If asked to meet the argument contained in the preceding paragraph, Mill would doubtless refer to his doctrine of the function of the major premiss in a syllogism. The real proof of the conclusion of a syllogism, he would say, is to be found, not in the major premiss itself, but in the evidence on which the major premiss is based: the major premiss is nothing more than a memorandum of evidence from which the conclusion might be directly obtained: the intervention of the major premiss is often convenient, but it is not an essential link in the passage from the ultimate data to the conclusion. In reply, it may be said that there is at any rate a shifting of the ground here, and that Mill’s doctrine, even if accepted, fails to justify the charge that every syllogism involves petitio principii ; for it is admitted that the conclusion does not itself constitute any part of the data from which the major premiss is obtained. We must, however, go further and reject the doctrine on the ground that there are at any rate some cases in which the general law expressed by the major premiss is an absolutely necessary link in the argument. Thus, to take but one illustration, there are many consequences of the law of universal gravitation which it would be quite impossible to infer directly from the evidence lying behind that law without the intervention of the law itself.
Having regard then to instances such as those adduced above, we must reject the view that syllogistic reasoning essentially involves petitio principii, in the sense of circulus in probando. Any plausibility that the opposed view may possess depends upon some confusion between the statement that every syllogism is guilty of petitio principii in the above sense and the statement that in every syllogism the premisses presuppose the conclusion in the sense that they could not be true unless the conclusion were true.
The latter statement is applicable not only to syllogistic, but to all demonstrative, inference. The question may indeed be raised whether it is not applicable to all valid inference whatsoever. It is in fact one horn of the dilemma referred to in section [377].
430 At any rate it is a misuse of language to speak of a reasoning as involving petitio principii on this ground. By petitio principii is always understood a certain form of fallacy. But in making explicit what to begin with is merely implicit there is nothing that can by any stretch of language be termed fallacious. To say that all deductive science is nothing but a huge petitio principii is clearly an absurdity. The most that can be said is that in all demonstrative reasoning (so-called) there is really no inference from premisses but only the interpretation of premisses. So far as this is a mere question of language, it may suffice to note the paradoxical conclusions to which it leads; for example, that in the whole of Euclid there is no such thing as inference or proof.
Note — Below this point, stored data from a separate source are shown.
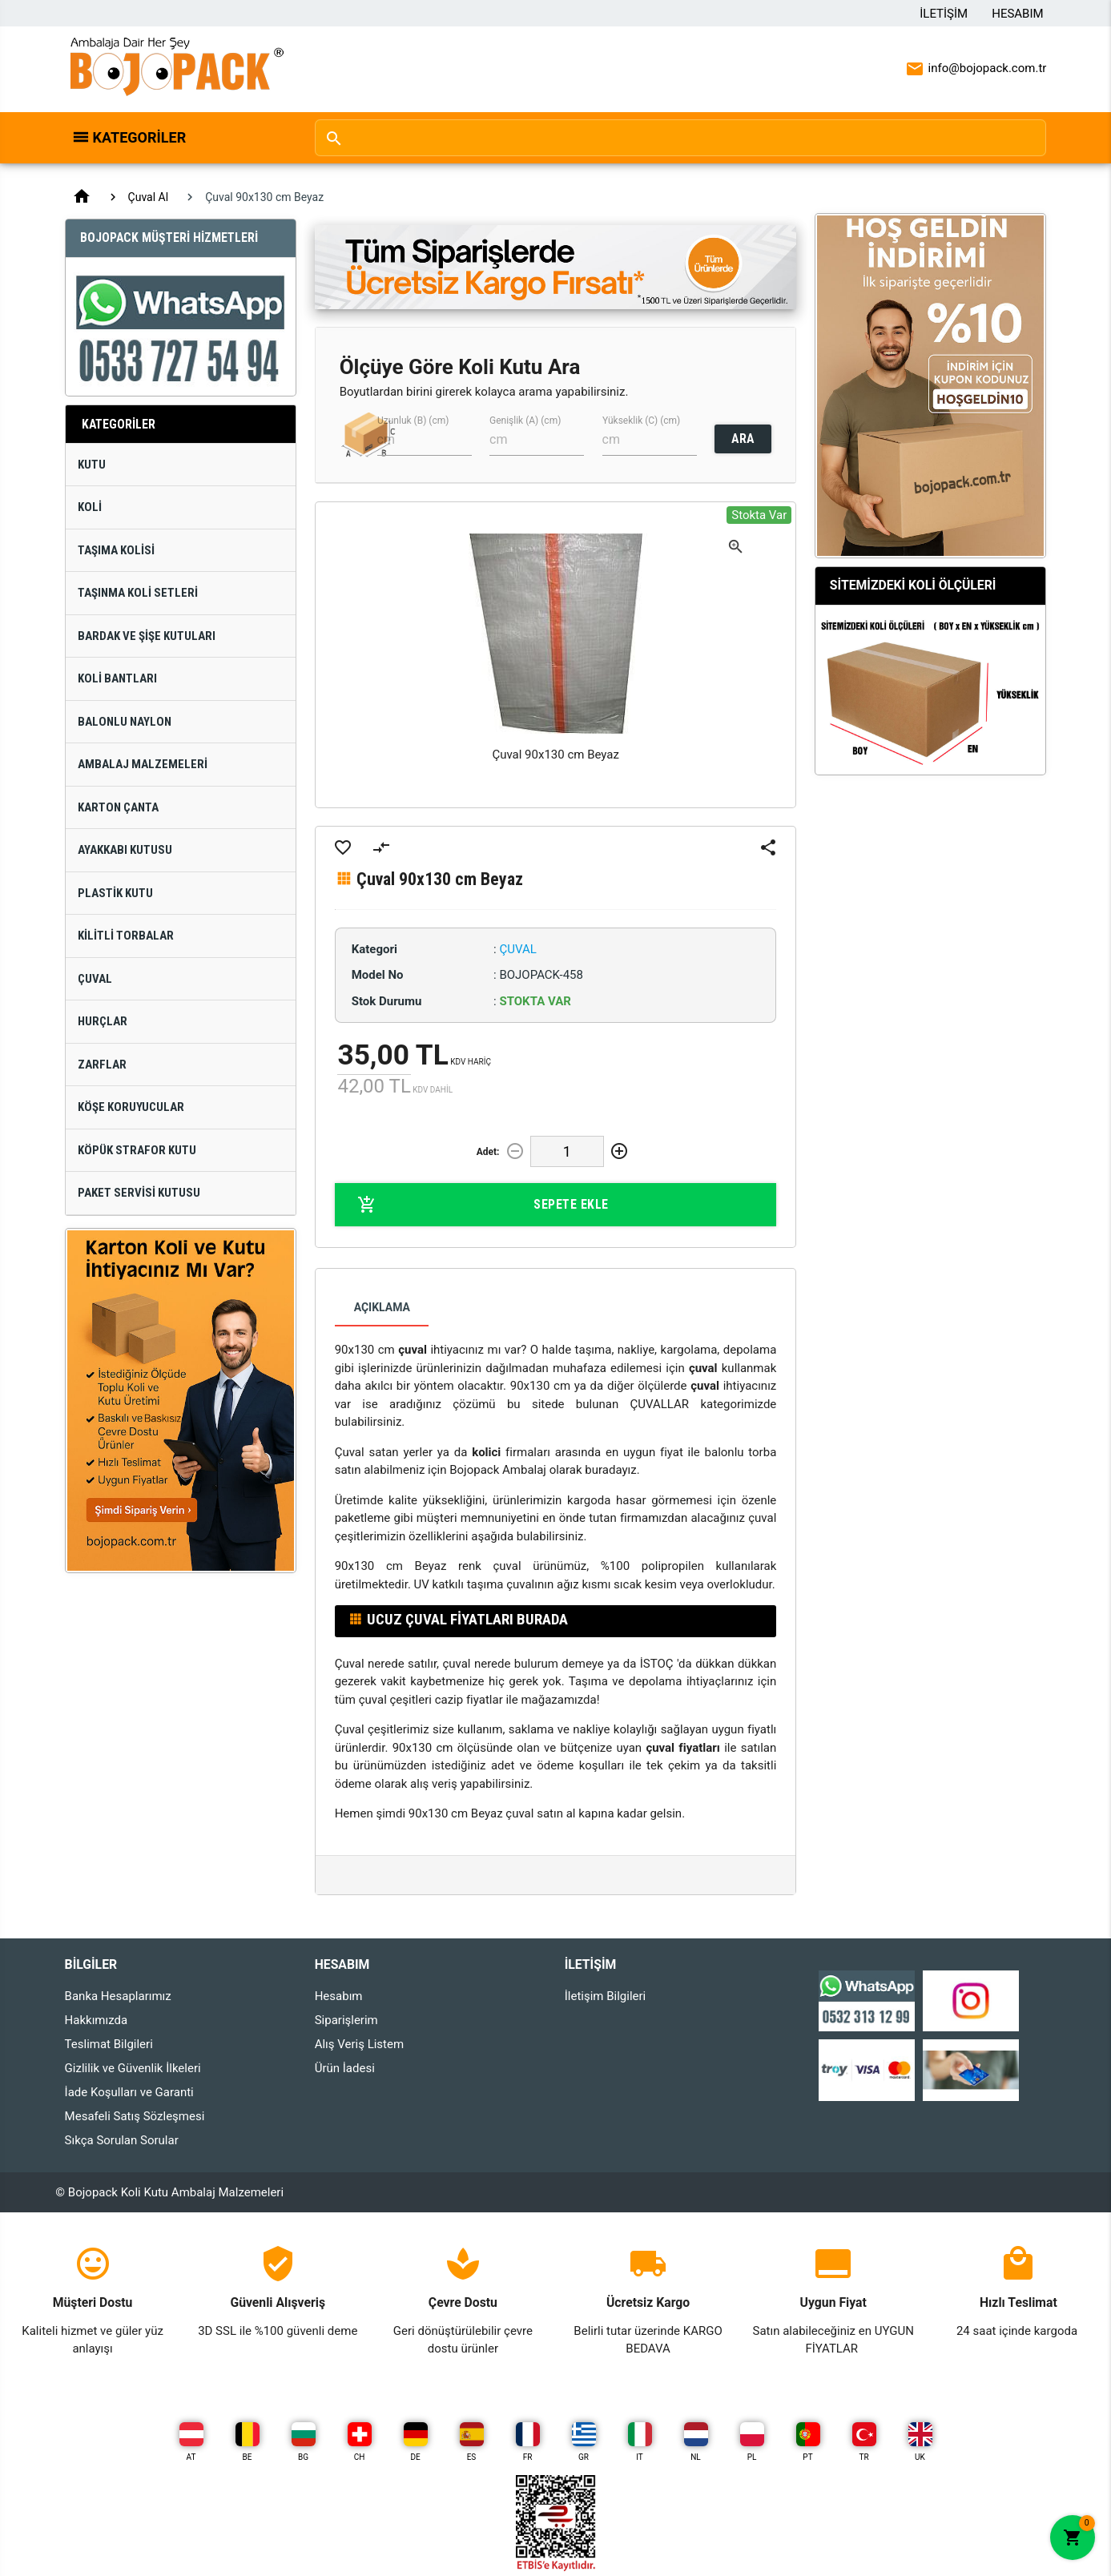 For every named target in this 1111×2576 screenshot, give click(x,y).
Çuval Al (148, 197)
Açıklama (382, 1307)
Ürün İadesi (345, 2068)
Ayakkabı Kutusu (125, 850)
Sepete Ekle (483, 1204)
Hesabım (1017, 13)
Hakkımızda (96, 2020)
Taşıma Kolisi (116, 550)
So far as it is not a mere question of language, it turns on points that we have already discussed, for instance, the possibility of there being an advance in knowledge subjectively considered although from the objective standpoint the conclusions reached contain nothing new. It is unnecessary to repeat the discussion with special reference to the syllogism.
CHAPTER X.
EXAMPLES OF ARGUMENTS AND FALLACIES.
382. In how many different moods may the argument implied in the following proposition be stated?
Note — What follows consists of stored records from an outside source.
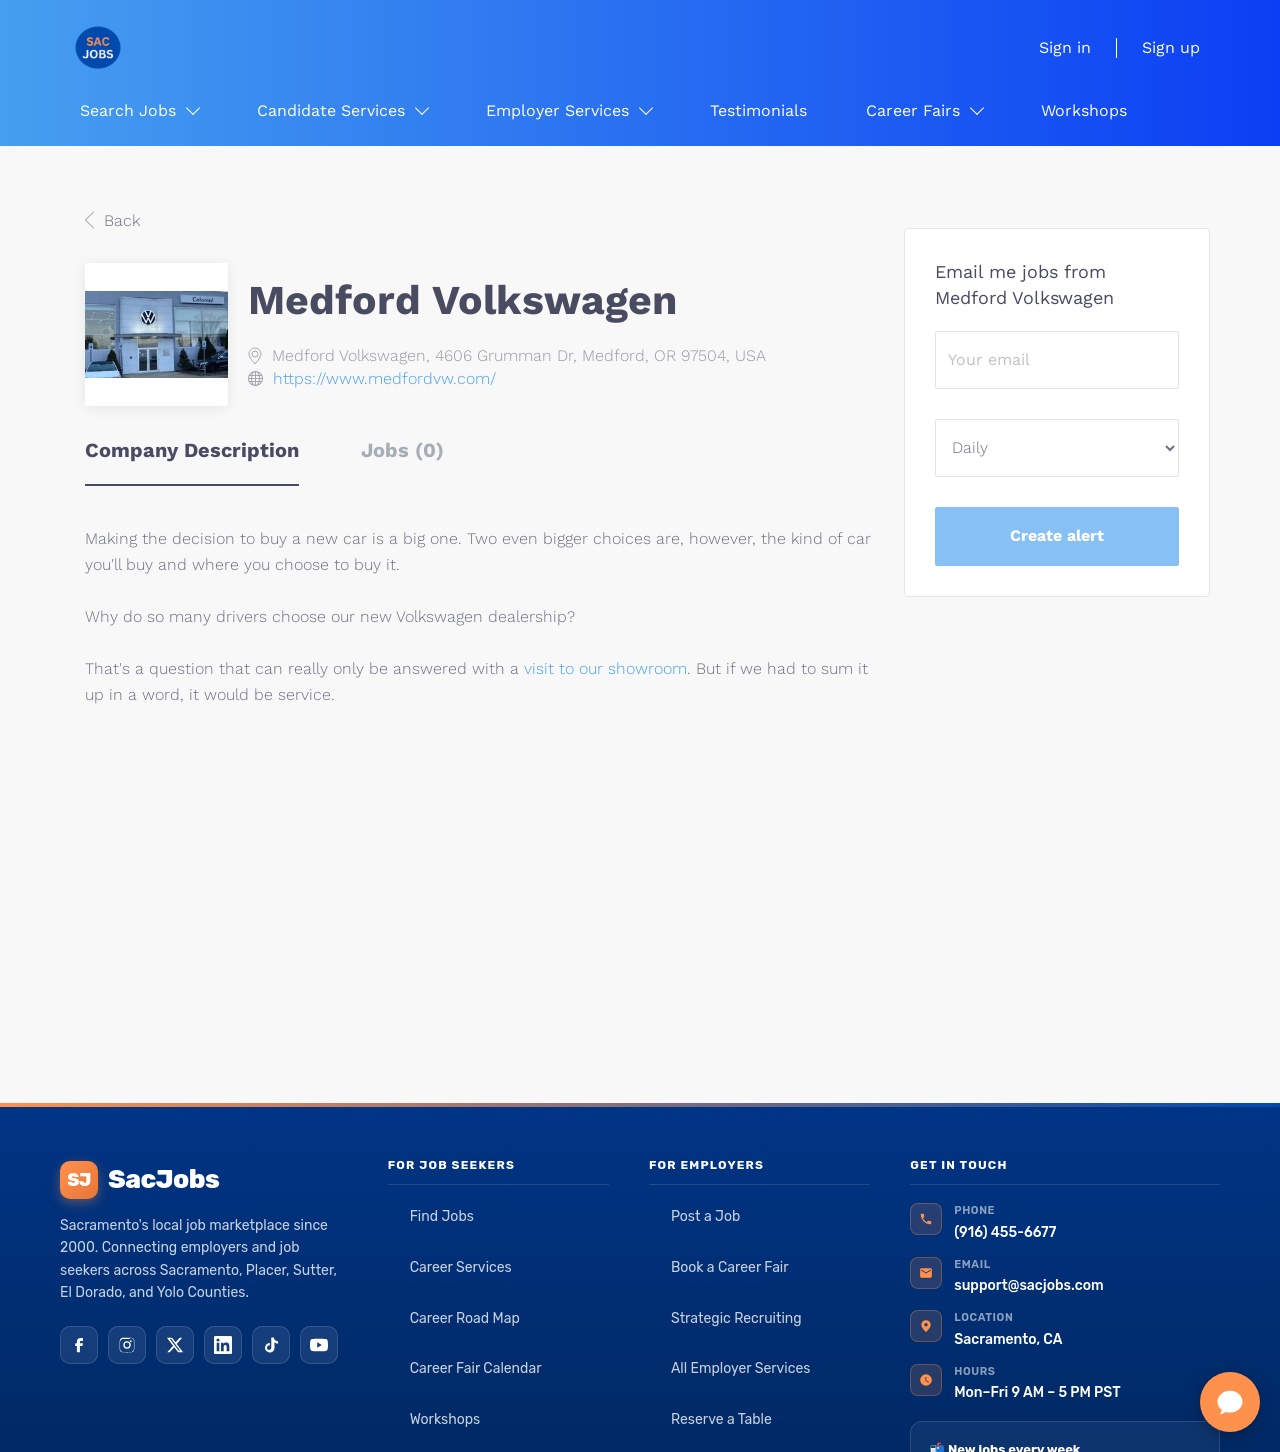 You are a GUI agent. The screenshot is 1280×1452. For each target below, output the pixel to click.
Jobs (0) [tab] (402, 450)
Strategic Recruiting (736, 1318)
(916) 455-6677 (1005, 1232)
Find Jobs (442, 1216)
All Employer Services (741, 1368)
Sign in (1065, 47)
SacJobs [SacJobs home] (139, 1180)
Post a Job (705, 1216)
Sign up (1171, 47)
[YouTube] (319, 1345)
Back (119, 220)
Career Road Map (465, 1318)
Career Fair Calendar (476, 1368)
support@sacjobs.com (1028, 1285)
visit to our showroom (605, 668)
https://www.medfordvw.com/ (384, 378)
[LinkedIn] (223, 1345)
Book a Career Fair (730, 1267)
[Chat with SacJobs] (1230, 1402)
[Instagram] (127, 1345)
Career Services (461, 1267)
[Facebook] (79, 1345)
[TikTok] (271, 1345)
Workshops (445, 1419)
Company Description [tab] (192, 450)
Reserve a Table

“No one can maintain that all persecution is justifiable who admits that persecution is sometimes ineffective.”
How would the formal correctness of the reasoning be affected by reading “deny” for “maintain”? [V.]
383. No one can maintain that all republics secure good government who bears in mind that good government is inconsistent with a licentious press.
What premisses must be supplied to express the above reasoning in Ferio, Festino and Ferison respectively? [V.]